More than one Trisomy 18 baby?

A few weeks ago, I was asked to be one of the group owners for the private second and third trimester loss boards. One of the other group owners graciously asked me, and I accepted.

Lately, she's had to refer a couple of women to me who have had a baby diagnosed with Trisomy 18. I don't mind, because I really want to welcome them and keep them from feeling so alone with this diagnosis.

The one she referred me to tonight just received a diagnosis for the second time. That makes me so worried.

We were told Jenna's case was a fluke. Flukes can happen twice. Now, I just have more to be paranoid about. Even though it's more dangerous, the CVS is better and better, just so I can get rid of this paranoia.

Tuesday, April 28, 2009

Next appointment Friday

Friday is our first real appointment with the regular OB. I love Dr. McGowen. She was wonderful during our whole experience with Jenna, and even though she went on vacation the day we found out Jenna had died, she came up to check on me before they left and called to check on me later. I know she is going to be super excited for us.

I am so hoping we will be able to hear the heartbeat. I was about 11 weeks when we had our first real appointment with Jenna, and we were able to hear the heartbeat then. I can't remember how far along I was on our first appointment with Tessa, but I do remember I heard the heartbeat then. I'll be nine weeks, four days, and I'm overweight. Do you think it's possible to hear it that early?

Brian can't go with me this time. We made the appointment when he was still off on Fridays, but now they've changed his days off to Sunday and Monday. I didn't want to cancel the appointment because I was afraid it would push it back too much, and I didn't want to wait that long. I'm trying to decide if I want to see if my mom can go with me just in case something goes wrong or maybe I should just put on my big girl panties and deal with it.

I am getting so nervous about this appointment. I was like that just before we went in for our last ultrasound. When we didn't see anything abdominally, my heart stopped and my breath caught in my throat. I don't think I took another breath until we did it transvaginally, and she saw the heart beat. I started crying. I know I'll probably do the same Friday if we hear the heartbeat then.

I've been thinking a lot about this pregnancy compared to the one with Jenna. The AFP test measures your HCG levels, and I know a higher than normal indicates Down Syndrome, while a lower than normal indicates Trisomy 13 or 18. A lower HCG level would account for my lack of symptoms with Jenna. Well, not exactly lack of symptoms, because I did feel a little nauseaus and exhaustion with Jenna but nothing major. My beta numbers also started out really low with her, too.

This time, I'm extremely nauseaus. I even threw up in a parking lot the other night after we went to supper with our family. I take a nap nearly every afternoon and go to sleep pretty early (or early for me at least, I'm a night owl). My boobs have gone up a size and are now very, very tender. I didn't do any of that with Jenna or at least not to this extent.

I'll admit it gets my hopes up that everything is going to be ok this time, but not enough that I'm able to let go of all my paranoia. Hopefully, Friday's appointment and then the Nuchal Fold Test will help ease even more of it.

Sunday, April 26, 2009

Shouldn't be here

I've just been thinking lately. If Jenna hadn't had Trisomy 18 and had been born and lived, this baby I'm carrying now wouldn't be here. I can say that with certainty because we did not want more than two children.

I am overjoyed we are pregnant again. Yesterday, I went to the store to get some things for our camping trip and made a stop in the infant section. I can't wait until I can start buying things for this baby. I want him or her here. We are talking about names, what color we are going to paint the nursery, whether I'm going to keep my part time job after he or she is born, when I'm going to start back to school, etc. I can't wait for November to be here.

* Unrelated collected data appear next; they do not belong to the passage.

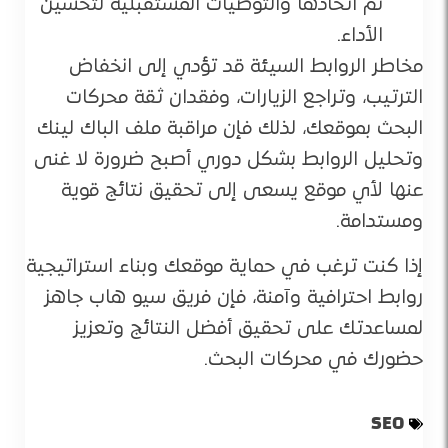
تم اتخاذها والتوصيات المستقبلية لتحسين
الأداء.
مخاطر الروابط السيئة قد تؤدي إلى انخفاض
الترتيب، وتراجع الزيارات، وفقدان ثقة محركات
البحث بموقعك، لذلك فإن مراقبة ملف الباك لينك
وتحليل الروابط بشكل دوري أصبح ضرورة لا غنى
عنها لأي موقع يسعى إلى تحقيق نتائج قوية
ومستدامة.
إذا كنت ترغب في حماية موقعك وبناء استراتيجية
روابط احترافية وآمنة، فإن فريق سيو هاب جاهز
لمساعدتك على تحقيق أفضل النتائج وتعزيز
حضورك في محركات البحث.
SEO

But, in the back of my mind, I keep wondering if I'm somehow hurting Jenna's memory by being happy that this baby is coming. After all, if Jenna was alive, I would be enjoying my fourth month old now and not waiting on a new baby to come in December. How can I reconcile my happiness over the new baby with my sadness over losing Jenna?

And then, I think about years from now, when I'm explaining to this baby about Jenna. Surely, he or she is going to realize s/he wouldn't be here if Jenna had lived. How is that going to affect him or her? I don't want them to feel like second best, because I don't feel that way at all.

It is so confusing feeling this way. I already love this new baby so much, but it feels funny to know s/he wouldn't be here if it wasn't for Jenna's death. I think I'm going to have to keep that one a secret from him or her in the future.

Thursday, April 23, 2009

Wishing time away

I know we aren't supposed to want time to hurry, but I can't help it. I honestly hate the first trimester, and I wish I could at least get to 11 weeks so I can have the Nuchal Fold test done.

I want to be in the second trimester soon so I can do the AFP test and then an amnio if that's what we decide to do.

I want it to be the end of November so I can have this baby in my arms and know all is well.

I know that if something happens to this baby and pregnancy, I will regret wishing the time away, but for right now, I want it to hurry up, just so I can have the reassurance that this baby is healthy. I know knowing this little bean is healthy isn't going to stop things from going wrong, but I will be able to breathe easier when I do know.

Sunday, April 19, 2009

Sorry for so long between updates

I've been filling in for someone at my part-time job, so I've actually been working a lot more than I did before. I feel pretty good when I get up in the mornings, but by late afternoon when I get off from work, I feel terrible.

I am exhausted and extremely nauseaus, but I haven't been able to throw up. I don't mind the nausea at all. It helps me feel as though the pregnancy is going the way it should. I didn't have a lot of nausea with Jenna, except if I didn't eat every few hours, so it definitly is reassuring.

The other night, I was at my aunt's house, so Tessa could play with my cousin's little girl. My cousin brought in Kentucky Fried Chicken, and the smell of it made me so nauseaus, I stayed in the living room. I sat down in the chair, closed my eyes because sometimes that helps, and fell asleep. I guess that just shows how exhausted I am.

So, when I do have time to blog, I don't feel like it, and when I do feel like it, I don't have time.

I know it's way too early to feel anything, but I have been feeling something in the general vicinity of where the baby is. Someone posted on my birth board about maybe we can't feel the baby yet but maybe the movements the baby makes sets the motions for other things to move and we can feel that. I don't know. It might just be wishful thinking.

Friday, April 10, 2009

We saw a heartbeat and a tornado

I don't have a lot of time to write now. We are meeting my family for supper tonight, but in case people are wanting and waiting for an update, I thought I would a little update.

We saw the heartbeat, 125 bpm. The baby is measuring at six weeks, one day, so just about right.

A tornado also touched down not very far from the office where we had the appointment.

I'll update more later, but we are so happy.

Thursday, April 9, 2009

So nervous

We go back to the specialist tomorrow for another ultrasound. I looked at the calendar last night, and I'm pretty sure I ovualated March 9. That would put me at six weeks, four days tomorrow. My ticker is a little off, but I'll wait until we can get a date from the ultrasound before I change it.

I am so nervous about this ultrasound. I want to go in and see that tiny little heart flickering away. What about if it isn't beating? Does that mean the pregnancy isn't viable? I'm not sure what I would do at that point. I do know that if this pregnancy ends badly, I'm finished. I can't put myself through this again.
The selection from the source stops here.